Arizona has lost multiple games in a row for the first time since the Bahamas debacle. Ristic said the Wildcats’ confidence may have dropped against UCLA, but said that is only a “short-term thing.”

“I think we’ll fix it. We have to fix it,” he said. “We don’t have a choice. We don’t have like 20 games left in the season.”

Arizona is close to being at its lowest point

Miller said Arizona’s home loss to UCLA “didn’t feel the same” as other losses during his tenure because of UCLA’s margin of victory.

“We’re not used to losing, but especially like that,” he said. “They had the game in hand.”

He is right. If not for a late, uncontested dunk by Ristic with a couple seconds left, Thursday’s loss would have been just the third home game a Miller-coached team has lost by 10 points or more.

It was also only the third time that seniors Ristic and Parker Jackson-Cartwright have lost on their home court at all.

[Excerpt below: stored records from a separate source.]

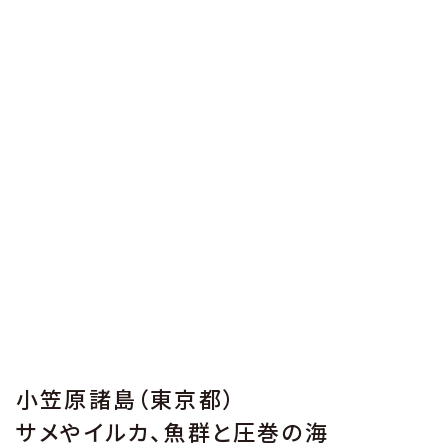
小笠原諸島（東京都）
サメやイルカ、魚群と圧巻の海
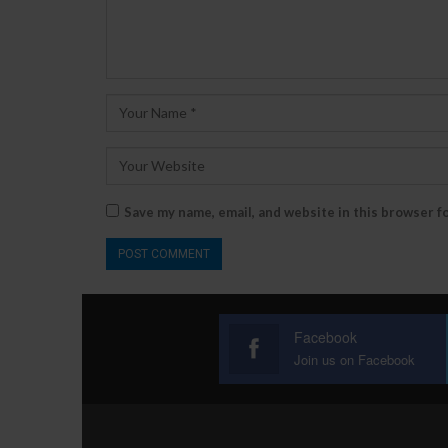
Save my name, email, and website in this browser f
Facebook
Join us on Facebook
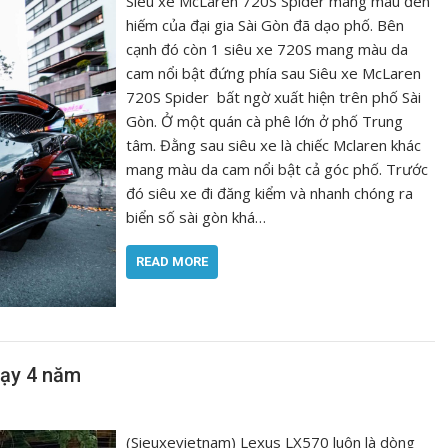
Siêu xe McLaren 720S Spider mang màu đen
hiếm của đại gia Sài Gòn đã dạo phố. Bên
cạnh đó còn 1 siêu xe 720S mang màu da
cam nổi bật đứng phía sau Siêu xe McLaren
720S Spider bất ngờ xuất hiện trên phố Sài
Gòn. Ở một quán cà phê lớn ở phố Trung
tâm. Đằng sau siêu xe là chiếc Mclaren khác
mang màu da cam nổi bật cả góc phố. Trước
đó siêu xe đi đăng kiểm và nhanh chóng ra
biển số sài gòn khá…
READ MORE
hạy 4 năm
(Sieuxevietnam) Lexus LX570 luôn là dòng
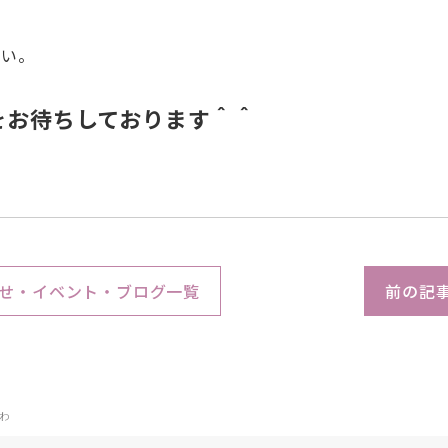
さい。
をお待ちしております＾＾
せ・イベント・ブログ一覧
前の記
わ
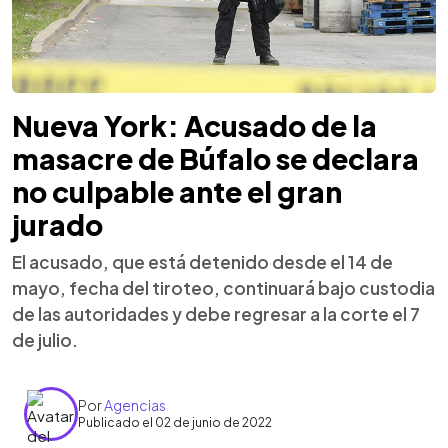
Nueva York: Acusado de la
masacre de Búfalo se declara
no culpable ante el gran
jurado
El acusado, que está detenido desde el 14 de
mayo, fecha del tiroteo, continuará bajo custodia
de las autoridades y debe regresar a la corte el 7
de julio.
Por
Agencias
Publicado el 02 de junio de 2022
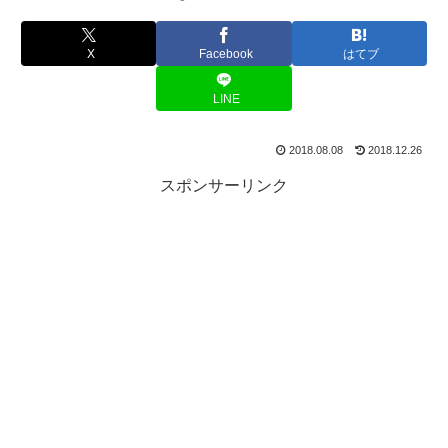
X
Facebook
はてブ
LINE
2018.08.08
2018.12.26
スポンサーリンク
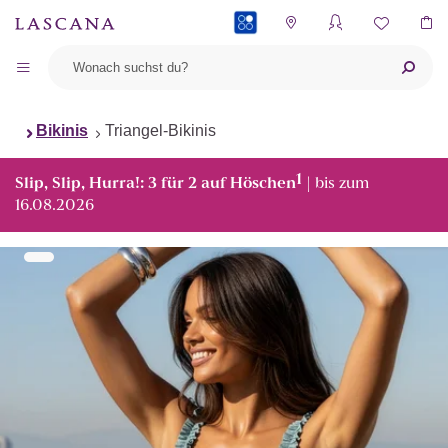
PAYBACK
Bikinis
Triangel-Bikinis
1
Slip, Slip, Hurra!: 3 für 2 auf Höschen
| bis zum
16.08.2026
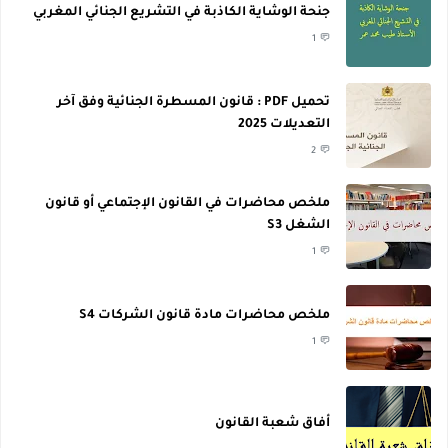
جنحة الوشاية الكاذبة في التشريع الجنائي المغربي
1
تحميل PDF : قانون المسطرة الجنائية وفق آخر
التعديلات 2025
2
ملخص محاضرات في القانون الإجتماعي أو قانون
الشغل S3
1
ملخص محاضرات مادة قانون الشركات S4
1
أفاق شعبة القانون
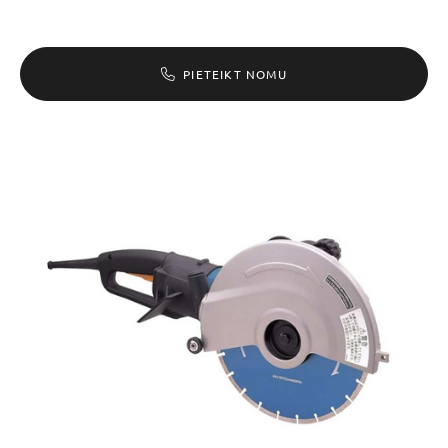
PIETEIKT NOMU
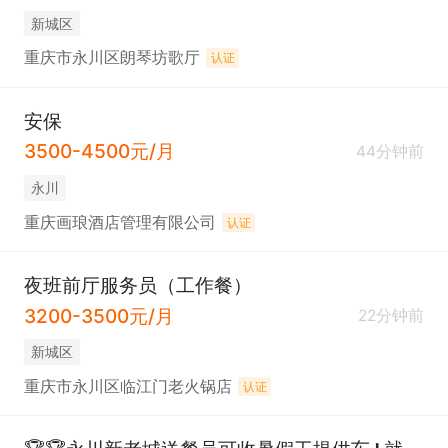
新城区
重庆市永川区朗琴坊歌厅
认证
安保
3500-4500元/月
44分钟前
永川
重庆画琅酒店管理有限公司
认证
夜班前厅服务员（工作餐）
3200-3500元/月
22分钟前
新城区
重庆市永川区临江门老火锅店
认证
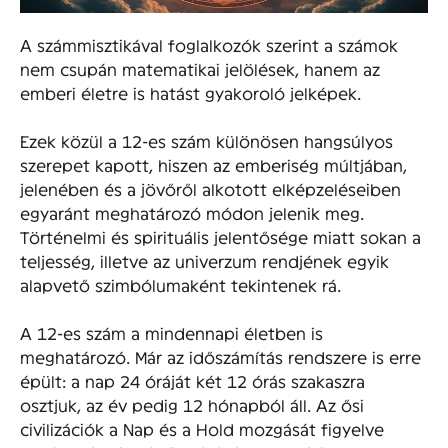
A számmisztikával foglalkozók szerint a számok
nem csupán matematikai jelölések, hanem az
emberi életre is hatást gyakoroló jelképek.
Ezek közül a 12-es szám különösen hangsúlyos
szerepet kapott, hiszen az emberiség múltjában,
jelenében és a jövőről alkotott elképzeléseiben
egyaránt meghatározó módon jelenik meg.
Történelmi és spirituális jelentősége miatt sokan a
teljesség, illetve az univerzum rendjének egyik
alapvető szimbólumaként tekintenek rá.
A 12-es szám a mindennapi életben is
meghatározó. Már az időszámítás rendszere is erre
épült: a nap 24 óráját két 12 órás szakaszra
osztjuk, az év pedig 12 hónapból áll. Az ősi
civilizációk a Nap és a Hold mozgását figyelve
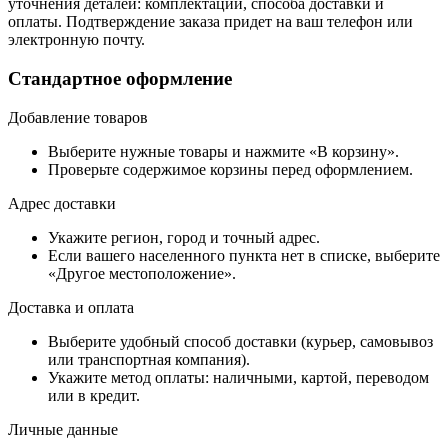
уточнения деталей: комплектации, способа доставки и
оплаты. Подтверждение заказа придет на ваш телефон или
электронную почту.
Стандартное оформление
Добавление товаров
Выберите нужные товары и нажмите «В корзину».
Проверьте содержимое корзины перед оформлением.
Адрес доставки
Укажите регион, город и точный адрес.
Если вашего населенного пункта нет в списке, выберите
«Другое местоположение».
Доставка и оплата
Выберите удобный способ доставки (курьер, самовывоз
или транспортная компания).
Укажите метод оплаты: наличными, картой, переводом
или в кредит.
Личные данные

“Nobody’s happy right now. We don’t lose games at home like this,” Ristic said. “This is like Parker’s and mine third time we lost at home and it’s one of the worst feelings in the world. Nobody’s happy and we have to bounce back ASAP.”

Indeed, but so does USC which, like Arizona, has lost two straight heading into Saturday’s matchup.

So Arizona will either keep sole possession of first place Saturday or surrender it and hit arguably its lowest point of the season.

“I think we need to answer the bell right now,” Ristic said. “If we don’t do it, it’s going to get ugly.”